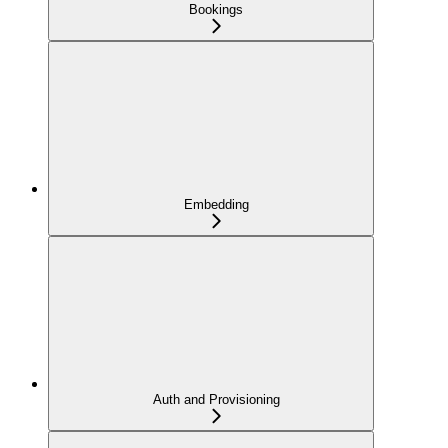
Bookings
Embedding
Auth and Provisioning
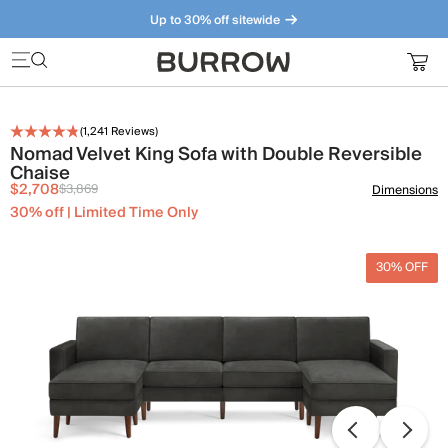
Up to 30% off sitewide
Furniture that just makes sense. Meet our bestsellers.
(
1,241
Reviews)
Nomad Velvet King Sofa with Double Reversible
Chaise
$2,708
$3,869
Dimensions
30% off | Limited Time Only
30% OFF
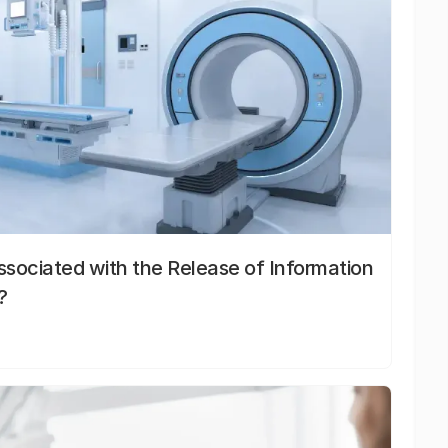
sociated with the Release of Information
?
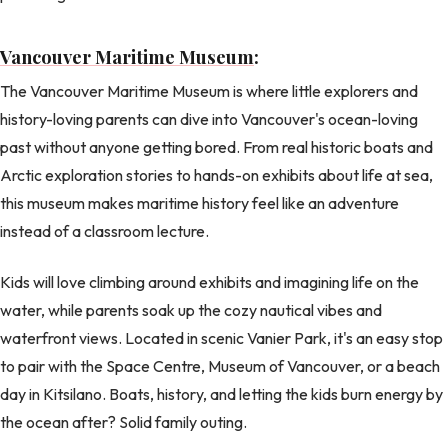
Vancouver Maritime Museum
:
The Vancouver Maritime Museum is where little explorers and
history-loving parents can dive into Vancouver's ocean-loving
past without anyone getting bored. From real historic boats and
Arctic exploration stories to hands-on exhibits about life at sea,
this museum makes maritime history feel like an adventure
instead of a classroom lecture.
Kids will love climbing around exhibits and imagining life on the
water, while parents soak up the cozy nautical vibes and
waterfront views. Located in scenic Vanier Park, it's an easy stop
to pair with the Space Centre, Museum of Vancouver, or a beach
day in Kitsilano. Boats, history, and letting the kids burn energy by
the ocean after? Solid family outing.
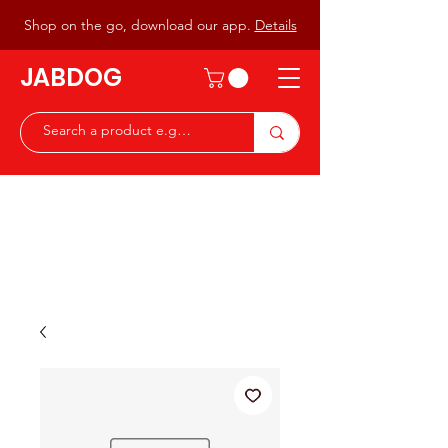
Shop on the go, download our app.
Details
JABDOG
Peter G7JAB & Christine G0DOG
Waiting to serve you with a
great range of components for
the Radio Ham & Hobby
ist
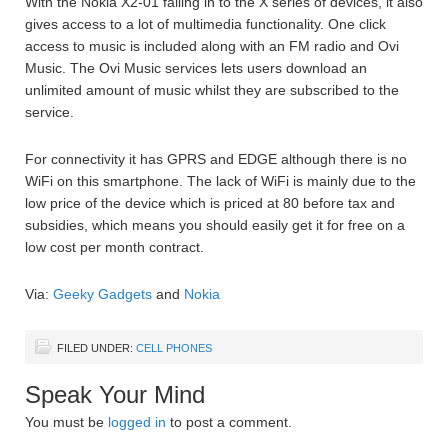
With the Nokia X2-01 falling in to the X series of devices, it also
gives access to a lot of multimedia functionality. One click
access to music is included along with an FM radio and Ovi
Music. The Ovi Music services lets users download an
unlimited amount of music whilst they are subscribed to the
service.
For connectivity it has GPRS and EDGE although there is no
WiFi on this smartphone. The lack of WiFi is mainly due to the
low price of the device which is priced at 80 before tax and
subsidies, which means you should easily get it for free on a
low cost per month contract.
Via:
Geeky Gadgets
and
Nokia
FILED UNDER:
CELL PHONES
Speak Your Mind
You must be
logged in
to post a comment.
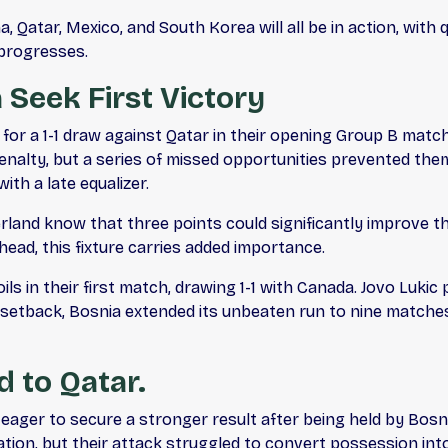
 Qatar, Mexico, and South Korea will all be in action, with
 progresses.
 Seek First Victory
ng for a 1-1 draw against Qatar in their opening Group B mat
alty, but a series of missed opportunities prevented the
th a late equalizer.
land know that three points could significantly improve t
ead, this fixture carries added importance.
s in their first match, drawing 1-1 with Canada. Jovo Lukic
setback, Bosnia extended its unbeaten run to nine matches a
 to Qatar.
ager to secure a stronger result after being held by Bosn
tion, but their attack struggled to convert possession int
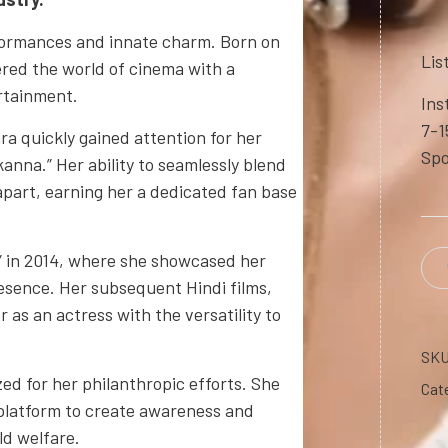
formances and innate charm. Born on
Lis
ered the world of cinema with a
ertainment.
Ins
7-1
ra quickly gained attention for her
Spo
anna.” Her ability to seamlessly blend
part, earning her a dedicated fan base
” in 2014, where she showcased her
esence. Her subsequent Hindi films,
 as an actress with the versatility to
SK
ed for her philanthropic efforts. She
Cat
r platform to create awareness and
ld welfare.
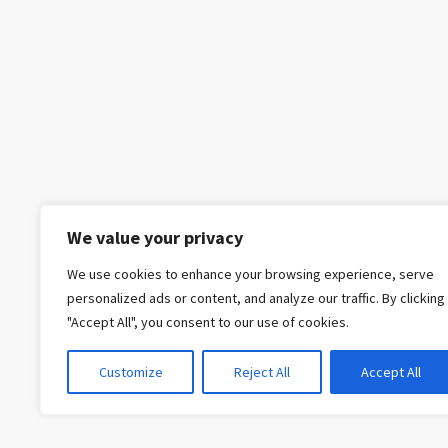
We value your privacy
We use cookies to enhance your browsing experience, serve
personalized ads or content, and analyze our traffic. By clicking
"Accept All", you consent to our use of cookies.
Customize
Reject All
Accept All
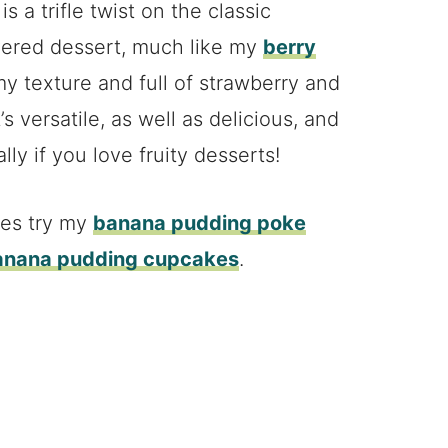
 a trifle twist on the classic
layered dessert, much like my
berry
my texture and full of strawberry and
’s versatile, as well as delicious, and
ly if you love fruity desserts!
pes try my
banana pudding poke
anana pudding cupcakes
.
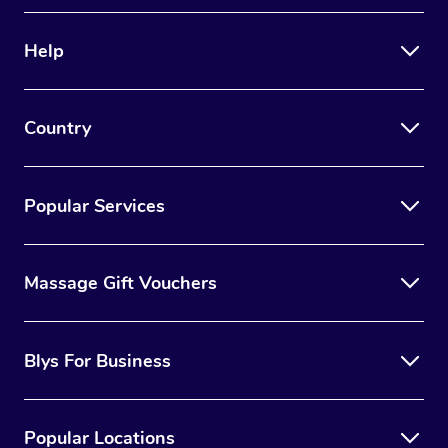
Therapy
Help
Myofascial Release T
Lomi Lomi Massage
Country
In Room Hotel Massa
Corporate Massage
Popular Services
Massage Gift Vouchers
Blys For Business
Popular Locations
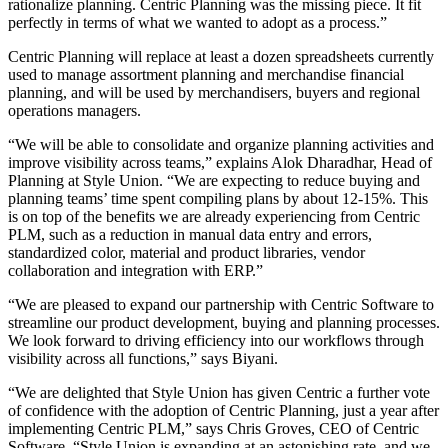
rationalize planning. Centric Planning was the missing piece. It fit
perfectly in terms of what we wanted to adopt as a process.”
Centric Planning will replace at least a dozen spreadsheets currently
used to manage assortment planning and merchandise financial
planning, and will be used by merchandisers, buyers and regional
operations managers.
“We will be able to consolidate and organize planning activities and
improve visibility across teams,” explains Alok Dharadhar, Head of
Planning at Style Union. “We are expecting to reduce buying and
planning teams’ time spent compiling plans by about 12-15%. This
is on top of the benefits we are already experiencing from Centric
PLM, such as a reduction in manual data entry and errors,
standardized color, material and product libraries, vendor
collaboration and integration with ERP.”
“We are pleased to expand our partnership with Centric Software to
streamline our product development, buying and planning processes.
We look forward to driving efficiency into our workflows through
visibility across all functions,” says Biyani.
“We are delighted that Style Union has given Centric a further vote
of confidence with the adoption of Centric Planning, just a year after
implementing Centric PLM,” says Chris Groves, CEO of Centric
Software. “Style Union is expanding at an astonishing rate, and we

□ □ □ □ □ □ □

== TASK OBJECTIVE ==
Search the preceding listing for "exhibits", then copy every line that holds it.

== RESULT ==
Arctic exploration stories to hands-on exhibits about life at sea,
Kids will love climbing around exhibits and imagining life on the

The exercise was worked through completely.